§ WHAT THIS TASK INVOLVES: Write out nothing except the lines running from the one containing "wesentlich schneller Interessenten" to the last line of the data, exactly as they stand.

(Dataset entries)
◆ ◆ ◆ ◆ ◆

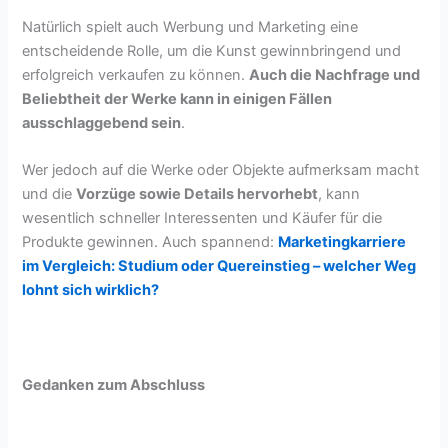
Natürlich spielt auch Werbung und Marketing eine
entscheidende Rolle, um die Kunst gewinnbringend und
erfolgreich verkaufen zu können.
Auch die Nachfrage und
Beliebtheit der Werke kann in einigen Fällen
ausschlaggebend sein
.
Wer jedoch auf die Werke oder Objekte aufmerksam macht
und die
Vorzüge sowie Details hervorhebt
, kann
wesentlich schneller Interessenten und Käufer für die
Produkte gewinnen. Auch spannend:
Marketingkarriere
im Vergleich: Studium oder Quereinstieg – welcher Weg
lohnt sich wirklich?
Gedanken zum Abschluss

◆ ◆ ◆ ◆ ◆

§ WRITTEN SOLUTION:
wesentlich schneller Interessenten und Käufer für die
Produkte gewinnen. Auch spannend:
Marketingkarriere
im Vergleich: Studium oder Quereinstieg – welcher Weg
lohnt sich wirklich?
Gedanken zum Abschluss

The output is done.